=== Exercise aim ===
Starting with the line that contains "FUIActivationScreen" and ending with the final line of the data below, print those lines exactly and nothing else.

[Saved data entries]

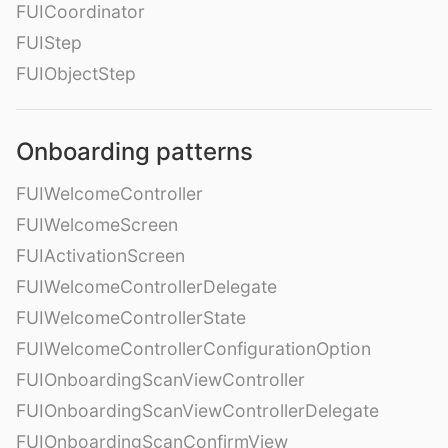
FUICoordinator
FUIStep
FUIObjectStep
Onboarding patterns
FUIWelcomeController
FUIWelcomeScreen
FUIActivationScreen
FUIWelcomeControllerDelegate
FUIWelcomeControllerState
FUIWelcomeControllerConfigurationOption
FUIOnboardingScanViewController
FUIOnboardingScanViewControllerDelegate
FUIOnboardingScanConfirmView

=== Result of the task ===
FUIActivationScreen
FUIWelcomeControllerDelegate
FUIWelcomeControllerState
FUIWelcomeControllerConfigurationOption
FUIOnboardingScanViewController
FUIOnboardingScanViewControllerDelegate
FUIOnboardingScanConfirmView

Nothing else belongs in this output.